[Dataset entries]

☆ ☆ ☆

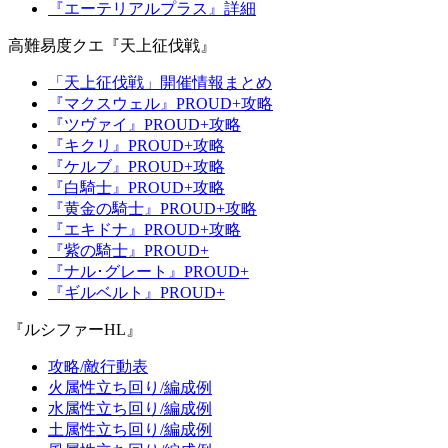
『エーテリアルプラス』詳細
高難易度クエ『天上征伐戦』
「天上征伐戦」開催情報まとめ
『マクスウェル』PROUD+攻略
『ツヴァイ』PROUD+攻略
『キクリ』PROUD+攻略
『ケルブ』PROUD+攻略
『白騎士』PROUD+攻略
『黄金の騎士』PROUD+攻略
『エキドナ』PROUD+攻略
『紫の騎士』PROUD+
『ナル･グレート』PROUD+
『ギルベルト』PROUD+
『ルシファーHL』
攻略/敵行動表
火属性立ち回り/編成例
水属性立ち回り/編成例
土属性立ち回り/編成例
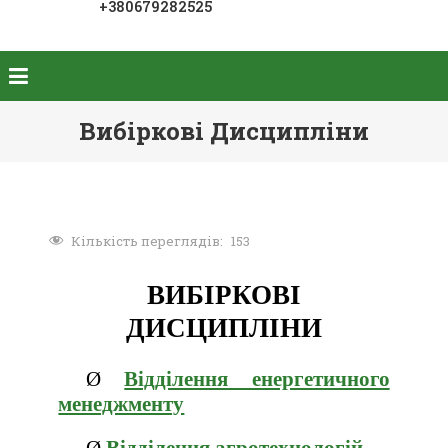
+380679282525
Вибіркові Дисципліни
Кількість переглядів:
153
ВИБІРКОВІ
ДИСЦИПЛІНИ
Відділення енергетичного
Ø
менеджменту
Відділення агротехнологій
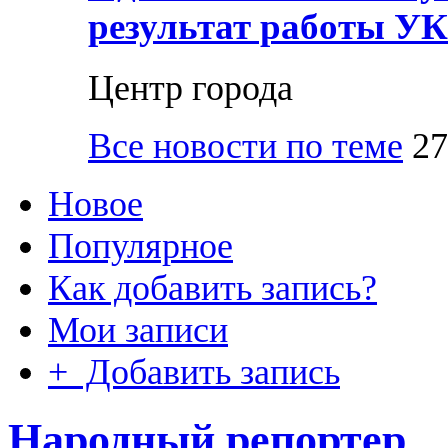
результат работы УК
Центр города
Все новости по теме
27
Новое
Популярное
Как добавить запись?
Мои записи
+ Добавить запись
Народный репортер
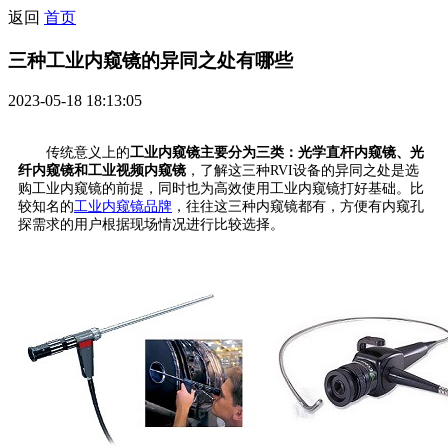
返回
首页
三种工业内窥镜的异同之处有哪些
2023-05-18 18:13:05
传统意义上的
工业内窥镜主要分为三类：光学直杆内窥镜、光
纤内窥镜和工业视频内窥镜
，了解这三种RVI设备的异同之处是选
购工业内窥镜的前提，同时也为高效使用工业内窥镜打好基础。比
较知名的
工业内窥镜品牌
，往往这三种内窥镜都有，方便有内窥孔
探需求的用户根据现场情况进行比较选择。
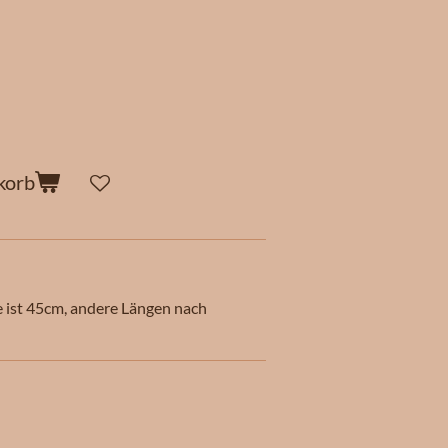
korb
e ist 45cm, andere Längen nach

☆ ☆ ☆

WORK REQUEST:
Begin at the line with "Центр города" and retype exactly every line through the last one of the entries above, both included, and nothing more; pictures stay out.

TASK ANSWER:
Центр города
Все новости по теме
27
Новое
Популярное
Как добавить запись?
Мои записи
+ Добавить запись
Народный репортер
返回
首页
三种工业内窥镜的异同之处有哪些
2023-05-18 18:13:05
传统意义上的
工业内窥镜主要分为三类：光学直杆内窥镜、光
纤内窥镜和工业视频内窥镜
，了解这三种RVI设备的异同之处是选
购工业内窥镜的前提，同时也为高效使用工业内窥镜打好基础。比
较知名的
工业内窥镜品牌
，往往这三种内窥镜都有，方便有内窥孔
探需求的用户根据现场情况进行比较选择。
korb
e ist 45cm, andere Längen nach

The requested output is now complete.